The trials of Jesus – Part 1

There were six trials that Jesus endured prior to his crucifixion. Three of them were Jewish and three were Roman. Two of them involved the Jewish high priest, Caiphas.

Perhaps if Caiphas could have told the story it might have sounded like this.

It was harder than we thought it would be. Getting him to the point where Rome would demand his crucifixion.   The arrest was the easy part. We sent 600 guards to ensure it, but in the end we could have gotten by with one. It was almost as if he wanted to be found. The arrest was Annas’s part. The conviction was to be mine. This Jesus was a dangerous man, and I said so. The testimonies flowing out of Bethany were real. There was little doubt among the people that he had raised Lazarus from the dead. We just didn’t know how. The Pharisees were in a panic. The people were beginning to refer to Him as the Messiah. The tide was turning. We would need to act fast before it was too late. We had already lost our popularity, we were frighteningly close to losing our power. Suddenly the thought was just there in my head, crystal clear. I don’t even know where it came from. But I knew it was the thing that had to be done. “You know nothing at all” I said to council, “it is better that one man die for the nation, then the whole nation die.” That thought galvanized the men. We knew what we had to do.

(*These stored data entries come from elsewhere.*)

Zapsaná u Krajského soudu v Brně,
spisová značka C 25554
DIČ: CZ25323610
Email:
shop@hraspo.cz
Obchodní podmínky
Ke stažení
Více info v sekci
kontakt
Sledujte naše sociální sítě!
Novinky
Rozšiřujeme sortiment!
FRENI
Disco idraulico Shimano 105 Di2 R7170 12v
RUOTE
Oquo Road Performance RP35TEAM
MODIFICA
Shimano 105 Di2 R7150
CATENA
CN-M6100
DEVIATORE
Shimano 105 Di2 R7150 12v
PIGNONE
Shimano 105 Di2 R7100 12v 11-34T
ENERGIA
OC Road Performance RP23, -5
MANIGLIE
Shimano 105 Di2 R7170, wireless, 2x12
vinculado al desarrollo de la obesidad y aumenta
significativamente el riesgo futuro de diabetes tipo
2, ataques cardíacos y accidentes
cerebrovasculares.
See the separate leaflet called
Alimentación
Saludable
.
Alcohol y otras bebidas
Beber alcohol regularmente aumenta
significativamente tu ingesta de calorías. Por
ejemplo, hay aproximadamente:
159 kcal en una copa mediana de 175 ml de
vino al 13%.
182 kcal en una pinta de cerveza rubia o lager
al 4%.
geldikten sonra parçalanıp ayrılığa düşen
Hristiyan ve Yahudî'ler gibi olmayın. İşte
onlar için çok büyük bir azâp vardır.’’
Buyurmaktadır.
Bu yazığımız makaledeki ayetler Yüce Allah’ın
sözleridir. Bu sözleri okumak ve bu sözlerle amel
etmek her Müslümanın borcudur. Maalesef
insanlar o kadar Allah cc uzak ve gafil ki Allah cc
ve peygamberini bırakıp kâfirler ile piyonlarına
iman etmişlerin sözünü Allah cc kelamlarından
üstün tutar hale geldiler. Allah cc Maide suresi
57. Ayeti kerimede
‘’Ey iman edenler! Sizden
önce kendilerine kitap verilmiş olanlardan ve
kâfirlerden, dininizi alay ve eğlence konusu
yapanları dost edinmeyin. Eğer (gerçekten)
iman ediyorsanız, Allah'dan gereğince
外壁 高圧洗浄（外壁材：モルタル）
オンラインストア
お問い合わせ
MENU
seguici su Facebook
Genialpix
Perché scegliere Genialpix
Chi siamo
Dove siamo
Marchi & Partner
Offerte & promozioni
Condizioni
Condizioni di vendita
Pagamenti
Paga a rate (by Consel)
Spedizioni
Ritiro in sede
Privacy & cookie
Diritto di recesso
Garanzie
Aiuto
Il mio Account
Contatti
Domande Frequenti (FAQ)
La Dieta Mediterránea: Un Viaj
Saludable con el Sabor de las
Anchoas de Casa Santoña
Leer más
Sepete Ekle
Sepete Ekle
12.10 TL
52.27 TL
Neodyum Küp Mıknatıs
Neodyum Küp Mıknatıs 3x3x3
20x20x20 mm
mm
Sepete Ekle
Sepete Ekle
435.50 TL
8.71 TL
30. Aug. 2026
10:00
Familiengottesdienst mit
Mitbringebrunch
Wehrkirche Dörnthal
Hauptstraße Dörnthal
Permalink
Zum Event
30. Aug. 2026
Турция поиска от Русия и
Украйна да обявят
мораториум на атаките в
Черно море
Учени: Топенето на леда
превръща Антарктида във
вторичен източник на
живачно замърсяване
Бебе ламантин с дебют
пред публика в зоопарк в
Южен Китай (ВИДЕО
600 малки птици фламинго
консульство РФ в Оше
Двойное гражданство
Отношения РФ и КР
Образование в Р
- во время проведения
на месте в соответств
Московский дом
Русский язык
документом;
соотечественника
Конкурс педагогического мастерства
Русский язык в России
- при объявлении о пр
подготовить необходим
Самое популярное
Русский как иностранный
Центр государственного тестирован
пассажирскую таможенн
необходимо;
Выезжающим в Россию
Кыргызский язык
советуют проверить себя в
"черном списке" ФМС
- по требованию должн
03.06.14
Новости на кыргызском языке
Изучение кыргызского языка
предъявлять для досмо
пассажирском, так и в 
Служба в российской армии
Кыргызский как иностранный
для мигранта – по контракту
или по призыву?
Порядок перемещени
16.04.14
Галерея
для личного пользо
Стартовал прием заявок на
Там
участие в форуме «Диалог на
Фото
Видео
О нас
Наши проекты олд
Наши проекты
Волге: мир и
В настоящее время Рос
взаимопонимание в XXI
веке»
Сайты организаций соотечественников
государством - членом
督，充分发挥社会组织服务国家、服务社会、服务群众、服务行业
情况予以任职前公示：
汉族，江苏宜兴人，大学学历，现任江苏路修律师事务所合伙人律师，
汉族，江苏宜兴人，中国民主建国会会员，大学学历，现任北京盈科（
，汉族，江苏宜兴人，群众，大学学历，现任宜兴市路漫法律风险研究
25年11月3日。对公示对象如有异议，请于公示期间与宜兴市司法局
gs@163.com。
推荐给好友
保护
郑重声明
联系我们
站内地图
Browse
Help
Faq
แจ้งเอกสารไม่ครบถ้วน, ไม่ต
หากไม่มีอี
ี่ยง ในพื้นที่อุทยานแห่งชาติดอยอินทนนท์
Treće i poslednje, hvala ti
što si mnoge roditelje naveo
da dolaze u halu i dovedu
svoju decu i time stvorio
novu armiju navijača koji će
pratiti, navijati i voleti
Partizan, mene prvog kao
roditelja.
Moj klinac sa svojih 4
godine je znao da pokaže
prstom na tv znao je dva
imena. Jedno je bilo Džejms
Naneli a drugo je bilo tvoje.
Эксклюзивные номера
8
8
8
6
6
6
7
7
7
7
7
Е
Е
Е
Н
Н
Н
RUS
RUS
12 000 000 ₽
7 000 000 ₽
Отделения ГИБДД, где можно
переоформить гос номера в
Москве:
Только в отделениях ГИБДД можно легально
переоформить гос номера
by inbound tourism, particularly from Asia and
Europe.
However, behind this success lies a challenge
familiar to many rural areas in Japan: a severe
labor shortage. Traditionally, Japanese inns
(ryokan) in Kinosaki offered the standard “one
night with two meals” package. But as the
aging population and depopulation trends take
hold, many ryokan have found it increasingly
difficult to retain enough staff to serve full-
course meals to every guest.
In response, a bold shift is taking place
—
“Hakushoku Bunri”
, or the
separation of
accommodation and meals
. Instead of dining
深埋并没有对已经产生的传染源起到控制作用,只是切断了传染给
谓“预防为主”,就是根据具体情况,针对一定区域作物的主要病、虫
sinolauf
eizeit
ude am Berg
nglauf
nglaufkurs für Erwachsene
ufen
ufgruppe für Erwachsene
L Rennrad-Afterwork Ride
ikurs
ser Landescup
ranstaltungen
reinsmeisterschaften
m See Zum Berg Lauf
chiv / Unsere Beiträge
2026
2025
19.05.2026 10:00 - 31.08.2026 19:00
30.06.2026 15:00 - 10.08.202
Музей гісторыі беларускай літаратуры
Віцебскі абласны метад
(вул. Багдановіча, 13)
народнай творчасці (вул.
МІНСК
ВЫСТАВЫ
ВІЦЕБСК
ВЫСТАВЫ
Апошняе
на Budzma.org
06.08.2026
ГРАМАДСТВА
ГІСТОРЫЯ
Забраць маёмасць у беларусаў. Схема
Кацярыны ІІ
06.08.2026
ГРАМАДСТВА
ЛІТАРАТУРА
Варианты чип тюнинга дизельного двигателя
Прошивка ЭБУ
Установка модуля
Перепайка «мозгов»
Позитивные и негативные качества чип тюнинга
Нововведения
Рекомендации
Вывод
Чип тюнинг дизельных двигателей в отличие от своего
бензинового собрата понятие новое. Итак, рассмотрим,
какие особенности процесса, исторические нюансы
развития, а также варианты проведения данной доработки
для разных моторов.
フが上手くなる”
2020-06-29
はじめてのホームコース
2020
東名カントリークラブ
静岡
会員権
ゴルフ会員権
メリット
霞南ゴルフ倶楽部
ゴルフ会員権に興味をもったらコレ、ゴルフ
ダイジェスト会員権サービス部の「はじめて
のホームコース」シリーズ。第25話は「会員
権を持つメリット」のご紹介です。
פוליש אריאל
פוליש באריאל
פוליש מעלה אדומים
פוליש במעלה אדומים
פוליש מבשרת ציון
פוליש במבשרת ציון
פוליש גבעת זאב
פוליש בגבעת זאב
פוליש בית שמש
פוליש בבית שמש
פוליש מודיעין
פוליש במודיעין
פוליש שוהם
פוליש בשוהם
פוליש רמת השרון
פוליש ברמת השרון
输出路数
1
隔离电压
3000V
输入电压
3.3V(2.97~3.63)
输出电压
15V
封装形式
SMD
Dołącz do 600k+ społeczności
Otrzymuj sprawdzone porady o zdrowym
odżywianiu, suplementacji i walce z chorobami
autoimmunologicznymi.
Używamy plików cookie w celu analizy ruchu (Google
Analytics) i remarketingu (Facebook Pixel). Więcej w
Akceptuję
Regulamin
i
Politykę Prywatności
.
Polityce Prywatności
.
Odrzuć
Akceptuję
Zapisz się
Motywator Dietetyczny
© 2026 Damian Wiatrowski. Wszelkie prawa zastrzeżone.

The payment of false witnesses was something we had done before. We weren’t proud of it, but sometimes it was necessary. And believe me when I say this: this time it was necessary. You couldn’t find anyone willing to bring something against this man…It was almost as if he were perfect. But he couldn’t be perfect, when His presence irritated us so much. He had such blatant disregard for our authority. It was like he didn’t recognize the fact that we were in charge. But that would all be different on this night. You don’t try to overturn our religious establishment without paying a price.

The false witnesses were a fiasco. We were trying to do this all so quickly that we had not prepared them well. Their stories contradicted each other. And the more witnesses we brought the more confusing it became. There were those on the council who would not vote for his execution, unless they were fully persuaded. In all of this Jesus sat in silence, and I regret to say this, but his silent defense was effective. Even a fool could see that the witnesses were making this up. I could feel it slipping away. The door of opportunity was closing.  So I took matters into my own hands. I stood up and addressed him directly. “Have you no answer to make to what these men testify against you? I was greeted with the same silence as before. So I goaded him. “Are you the Messiah the Son of the Blessed One?” The question just hung in the air. And for the first time the room was silent, and into that silence Jesus spoke. It’s as if He had been waiting for the question to be asked. “I am the Messiah,” He said, “and you will see the Son of Man seated at the right hand of power and coming with the clouds of heaven.” This was more than I had expected. He had just equated himself with God.  “It’s blasphemy!” I cried. We don’t need these witnesses He has testified against Himself!” I tore my garments, a bit of an act I confess, but it was effective. The rest of the leaders followed by example, it was free-for-all. In the confusion I knew it was time to ask the council the question. So I turned to them and raised my voice above the noise, “What is your decision?” I cried. And to a man they all condemned him to die.

His answer was so unexpected. Why had he not been so forthright in these claims before? It was almost as if He wanted to die, but that’s ridiculous, why would anyone, especially one as popular as he, want to die?